POSIX bashing

Chris Ott chris at imsdx3.UUCP
Fri Apr 12 18:05:10 AEST 1991


Oh well, someday I hope to post an article that's useful to someone, but
for now, I guess I'm just going to have to be satisfied with complaining
about the general state of things.

In article <1991Mar30.202637.8629 at kithrup.COM>,  sef at kithrup.COM
(Sean Eric Fagan) claims:
> (Yes, sco does listen and look at the bug reports!)

Hmm... I find this hard to believe, considering the amount of stuff that
was left out of SCO UNIX. For example:

  1) Symbolic links. C'mon guys, how hard can this be to implement?

  2) Reasonably long filenames. Yes, I know 14 characters is "standard"
     System V, but gimme a break. I don't think you need to go all out
     and allow 255 characters like BSD, but you've added extenstions
     anyway. At least allow 30 or 40 characters.

  3) SCO UNIX does not have a real C compiler.

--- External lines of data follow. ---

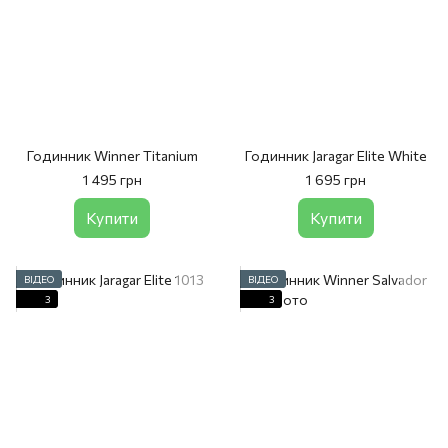
Годинник Winner Titanium
Годинник Jaragar Elite White
1 495 грн
1 695 грн
Купити
Купити
ВІДЕО
ВІДЕО
3
3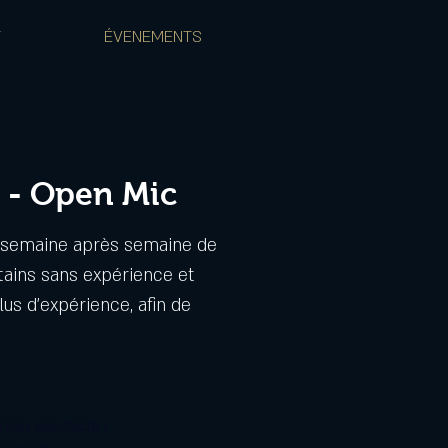
T
ÉVENEMENTS
 - Open Mic
a semaine après semaine de
tains sans expérience et
us d'expérience, afin de
 bon spectacle !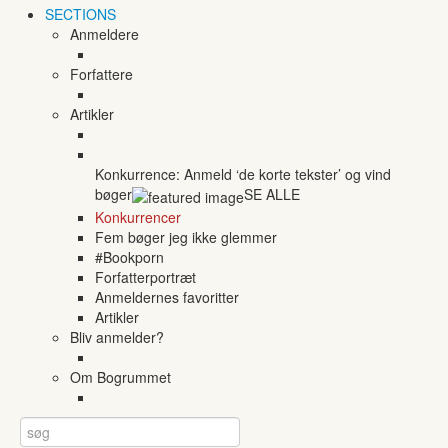
SECTIONS
Anmeldere
Forfattere
Artikler
Konkurrence: Anmeld ‘de korte tekster’ og vind
bøger
SE ALLE
Konkurrencer
Fem bøger jeg ikke glemmer
#Bookporn
Forfatterportræt
Anmeldernes favoritter
Artikler
Bliv anmelder?
Om Bogrummet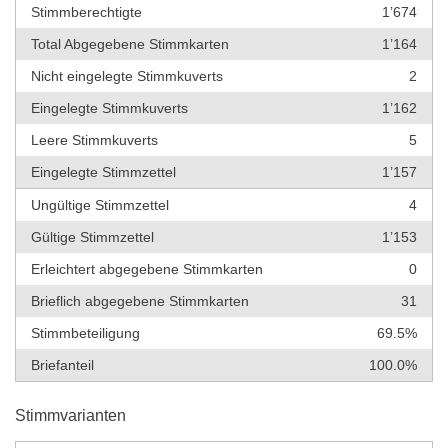
Stimmberechtigte
1’674
Total Abgegebene Stimmkarten
1’164
Nicht eingelegte Stimmkuverts
2
Eingelegte Stimmkuverts
1’162
Leere Stimmkuverts
5
Eingelegte Stimmzettel
1’157
Ungültige Stimmzettel
4
Gültige Stimmzettel
1’153
Erleichtert abgegebene Stimmkarten
0
Brieflich abgegebene Stimmkarten
31
Stimmbeteiligung
69.5%
Briefanteil
100.0%
Stimmvarianten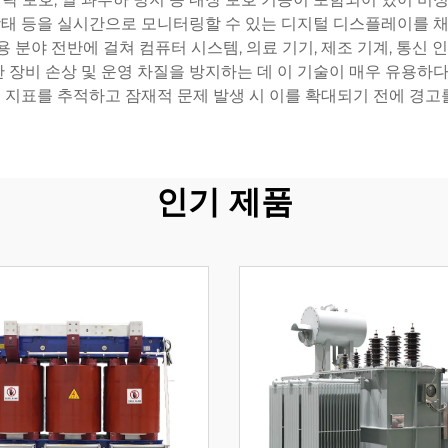
템 상태 등을 실시간으로 모니터링할 수 있는 디지털 디스플레이를
 분야 전반에 걸쳐 컴퓨터 시스템, 의료 기기, 제조 기계, 통신 
장비 손상 및 운영 차질을 방지하는 데 이 기술이 매우 유용하다
 지표를 추적하고 잠재적 문제 발생 시 이를 확대되기 전에 경고를
인기 제품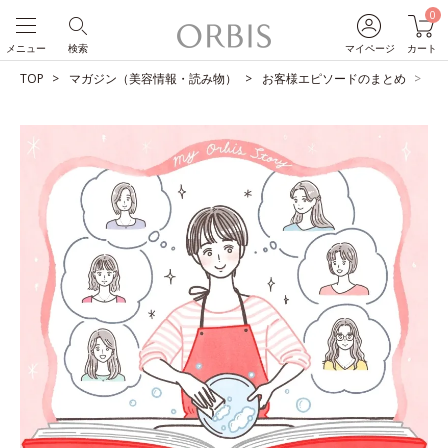
0
メニュー
検索
マイページ
カート
TOP
マガジン（美容情報・読み物）
お客様エピソードのまとめ
共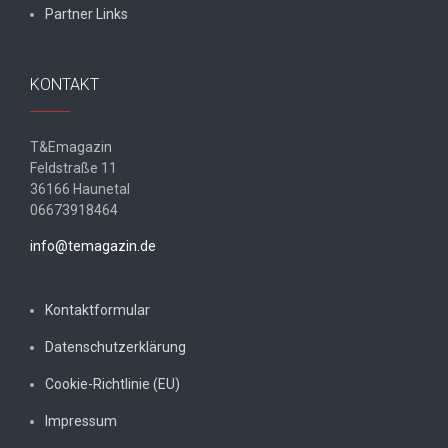
Partner Links
KONTAKT
T&Emagazin
Feldstraße 11
36166 Haunetal
06673918464
info@temagazin.de
Kontaktformular
Datenschutzerklärung
Cookie-Richtlinie (EU)
Impressum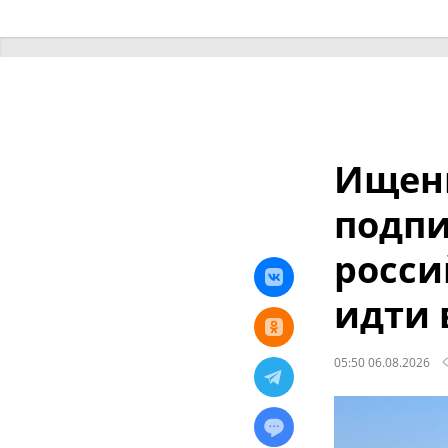
Ищенк
подпи
росси
идти 
05:50 06.08.2026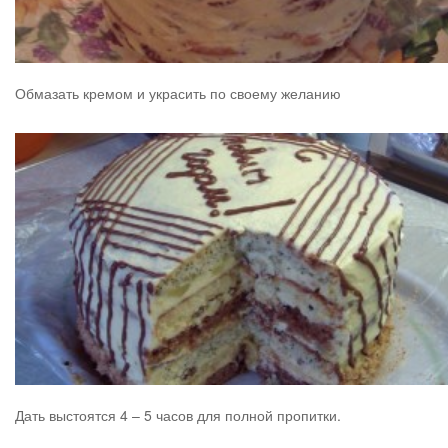
Обмазать кремом и украсить по своему желанию
Дать выстоятся 4 – 5 часов для полной пропитки.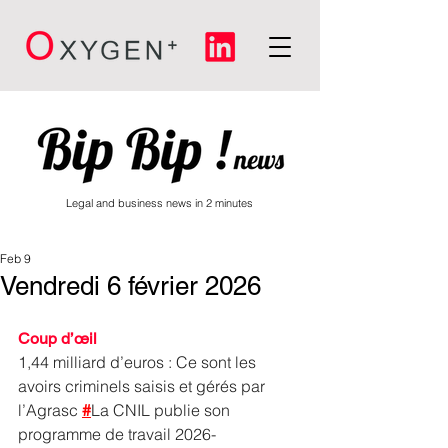
Legal and business news in 2 minutes
Feb 9
Vendredi 6 février 2026
Coup d’œil
1,44 milliard d’euros : Ce sont les 
avoirs criminels saisis et gérés par 
l’Agrasc 
#
La CNIL publie son 
programme de travail 2026-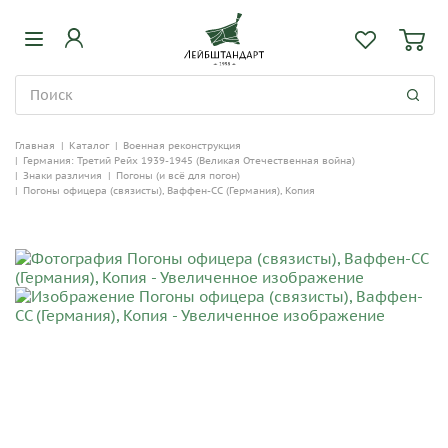
Главная
|
Каталог
|
Военная реконструкция
|
Германия: Третий Рейх 1939-1945 (Великая Отечественная война)
|
Знаки различия
|
Погоны (и всё для погон)
|
Погоны офицера (связисты), Ваффен-СС (Германия), Копия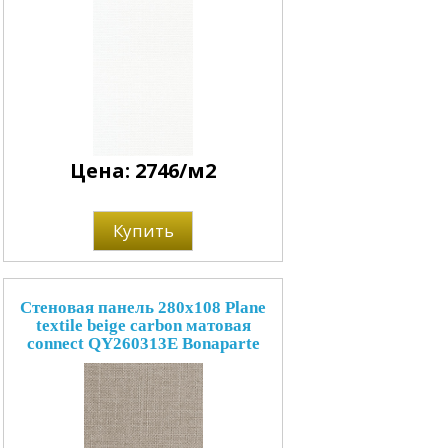
Цена: 2746/м2
Купить
Стеновая панель 280x108 Plane
textile beige carbon матовая
connect QY260313E Bonaparte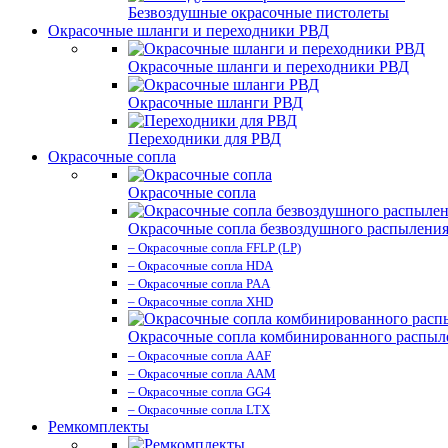
Безвоздушные окрасочные пистолеты
Окрасочные шланги и переходники РВД
Окрасочные шланги и переходники РВД
Окрасочные шланги РВД
Переходники для РВД
Окрасочные сопла
Окрасочные сопла
Окрасочные сопла безвоздушного распылени
– Окрасочные сопла FFLP (LP)
– Окрасочные сопла HDA
– Окрасочные сопла PAA
– Окрасочные сопла XHD
Окрасочные сопла комбинированного распыл
– Окрасочные сопла AAF
– Окрасочные сопла AAM
– Окрасочные сопла GG4
– Окрасочные сопла LTX
Ремкомплекты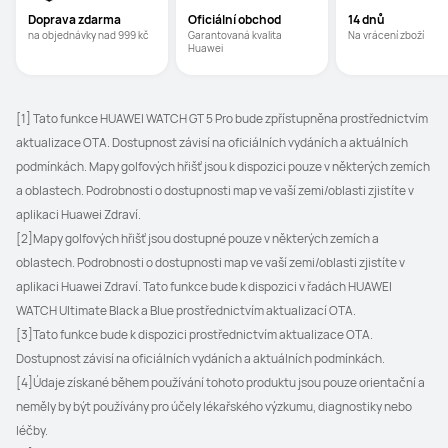
Doprava zdarma
Oficiální obchod
14 dnů
na objednávky nad 999 kč
Garantovaná kvalita 
Na vrácení zboží
Huawei
[1] Tato funkce HUAWEI WATCH GT 5 Pro bude zpřístupněna prostřednictvím 
aktualizace OTA. Dostupnost závisí na oficiálních vydáních a aktuálních 
podmínkách. Mapy golfových hřišť jsou k dispozici pouze v některých zemích 
a oblastech. Podrobnosti o dostupnosti map ve vaší zemi/oblasti zjistíte v 
aplikaci Huawei Zdraví. 
[2]Mapy golfových hřišť jsou dostupné pouze v některých zemích a 
oblastech. Podrobnosti o dostupnosti map ve vaší zemi/oblasti zjistíte v 
aplikaci Huawei Zdraví. Tato funkce bude k dispozici v řadách HUAWEI 
WATCH Ultimate Black a Blue prostřednictvím aktualizací OTA.
[3]Tato funkce bude k dispozici prostřednictvím aktualizace OTA. 
Dostupnost závisí na oficiálních vydáních a aktuálních podmínkách.
[4]Údaje získané během používání tohoto produktu jsou pouze orientační a 
neměly by být používány pro účely lékařského výzkumu, diagnostiky nebo 
léčby.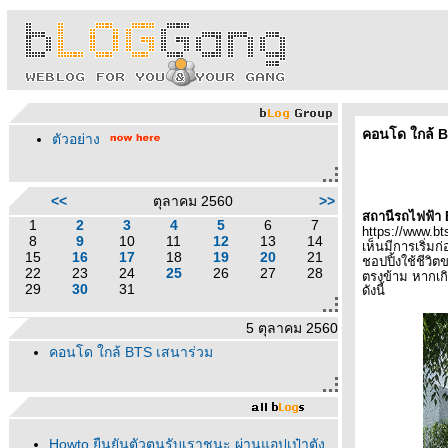
คอนโด ใกล้ 
ตัวอย่าง
<<
ตุลาคม 2560
>>
สถานีรถไฟฟ้า
1
2
3
4
5
6
7
https://www.bt
8
9
10
11
12
13
14
เห็นมีการเริ่มก
15
16
17
18
19
20
21
ชอปปิ้งใช้ชีวิ
22
23
24
25
26
27
28
ตรงข้าม หากเก
29
30
31
ดังนี้
5 ตุลาคม 2560
คอนโด ใกล้ BTS เสนาร่วม
Howto ยืนยันตัวตนรับเราชนะ ผ่านแอปเป๋าตัง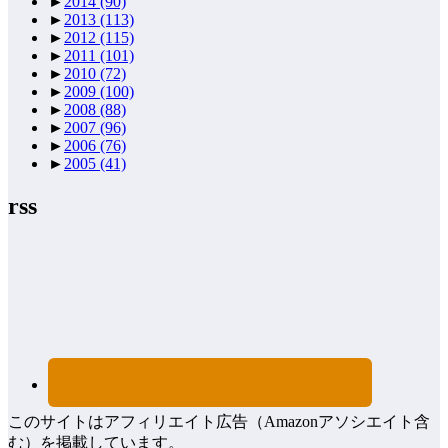
►
2014
(90)
►
2013
(113)
►
2012
(115)
►
2011
(101)
►
2010
(72)
►
2009
(100)
►
2008
(88)
►
2007
(96)
►
2006
(76)
►
2005
(41)
rss
このサイトはアフィリエイト広告（Amazonアソシエイト含
む）を掲載しています。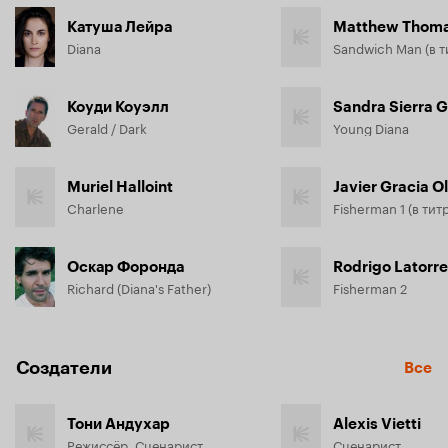
Катуша Лейра
Diana
Коуди Коуэлл
Sandra Sierra G
Gerald / Dark
Young Diana
Muriel Halloint
Javier Gracia O
Charlene
Оскар Форонда
Rodrigo Latorr
Richard (Diana's Father)
Fisherman 2
Создатели
Все
Тони Андухар
Alexis Vietti
Режиссёр, Сценарист
Сценарист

Aside from some pretty
     basic C constructs that it doesn't accept, it doesn't even produce
     COFF output files. It produces Xenix output files, and runs a
     program (cvtomf?) to convert them to COFF format. This wouldn't
     be so bad if it wasn't for the fact that I often get the message
     "Too many modules" or something. Arrgh. In fact, after looking
     around the system, we've decided that a large number of the
     utilities have actually been copied straight from Xenix, since
     most of them are Xenix object files.
 
  4) Also, don't try to defend yourself by saying that you're trying to
     be "standard" System V. The thing that gets me the most is that
     SCO UNIX has all these extensions, when the basic stuff isn't all
     there. That should have been taken care of first. The extensions
     shoudn't have been added until afterwards.  As an example, I was
     unable to compile GCC on SCO UNIX; I had to compile it on a Prime
     EXL (which compiled it using the same configuration without so much
     as a warning message, incidently) and copy the binary over to the
     SCO machine.

There are plenty of other problems; these are just the ones I could
think of off the top of my head.  I can't believe that I'm the only
person who wants these capabilities. I'm probably not even in the
minority, so, if SCO really does listen to their customers, why aren't
they in there?

-- 
===============================================================================
Chris Ott                      | Infatuation is blind, not love.  A person
Information Management Systems | in love can see the other's faults, but
...!uunet!bria!imsdx3!chris    | loves them anyway.